Barbed wire was first used in the late 1800s by the Portuguese military during the Combat of Mogul, and in most wars since. In the trench warfare of WWI, huge entanglements of barbed wire were placed in front of the trenches to repel direct infantry attacks. Of course, it is also used to keep people in – as in prisons and POW camps, as well as to keep people and animals out.

One of the more interesting applications was as telephone lines. Alexander Graham Bell received his patent for the telephone in 1876, two years after Glidden’s barbed wire patent. Within a few years, many homes in urban areas were connected by phone lines, but it was too expensive for the new phone companies to run phone lines into rural areas. Innovative farmers discovered that if a telephone line was connected to a barbed wire fence, each farm could get phone service by connecting a phone to the fence with a length of smooth wire. Neighboring farmers would work together to run wire to the nearest telephone line, then make connections between the barbed wire fences and farm houses. Sometimes ten or twenty telephones would be wired together, all of which would ring with each call. Ring codes were agreed upon – maybe two short rings for the Smiths and two long rings meant the call was for the Jones.
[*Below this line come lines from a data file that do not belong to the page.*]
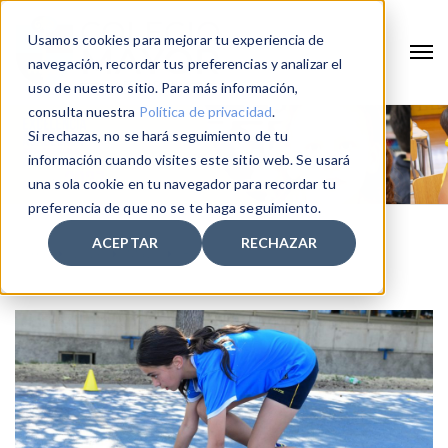
Usamos cookies para mejorar tu experiencia de
navegación, recordar tus preferencias y analizar el
uso de nuestro sitio. Para más información,
consulta nuestra
Política de privacidad
.
Si rechazas, no se hará seguimiento de tu
información cuando visites este sitio web. Se usará
una sola cookie en tu navegador para recordar tu
preferencia de que no se te haga seguimiento.
ACEPTAR
RECHAZAR
Home
2026
Mayo
8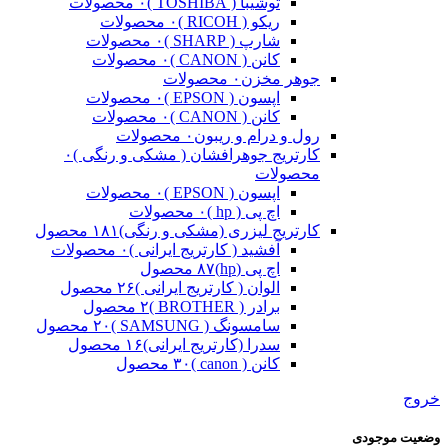
توشیبا ( TOSHIBA )
۰ محصولات
ریکو ( RICOH )
۰ محصولات
شارپ ( SHARP )
۰ محصولات
کانن ( CANON )
۰ محصولات
جوهر مخزن
۰ محصولات
اپسون ( EPSON )
۰ محصولات
کانن ( CANON )
۰ محصولات
رول و درام و ریبون
۰ محصولات
کارتریج جوهرافشان ( مشکی و رنگی )
۰
محصولات
اپسون ( EPSON )
۰ محصولات
اچ پی ( hp )
۰ محصولات
کارتریج لیزری (مشکی و رنگی)
۱۸۱ محصول
آفشید ( کارتریج ایرانی )
۰ محصولات
اچ پی (hp)
۸۷ محصول
الوان ( کارتریج ایرانی )
۲۶ محصول
برادر ( BROTHER )
۲ محصول
سامسونگ ( SAMSUNG )
۲۰ محصول
سدرا (کارتریج ایرانی)
۱۶ محصول
کانن ( canon )
۳۰ محصول
خروج
وضعیت موجودی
Of course, nothing prevented the Smiths from listening in on the Jones’ call.

I’ll probably pass on this as a hobby

There were hundreds of wire fence tools on display as well. Constructing a fence of barbed wire while keeping the wire taut and the fence posts straight isn’t easy and requires the right tools.

The museum also had an entire section on tools

BTW, the name “Devil’s Rope” was coined in the late 1800s. Injury to unwary livestock was called the work of the devil’. This evolved to the Devil’s Hatband, and eventually became the Devil’s Rope. Some sources attribute the name to Native Americans while others claim it was cattlemen who came up with it.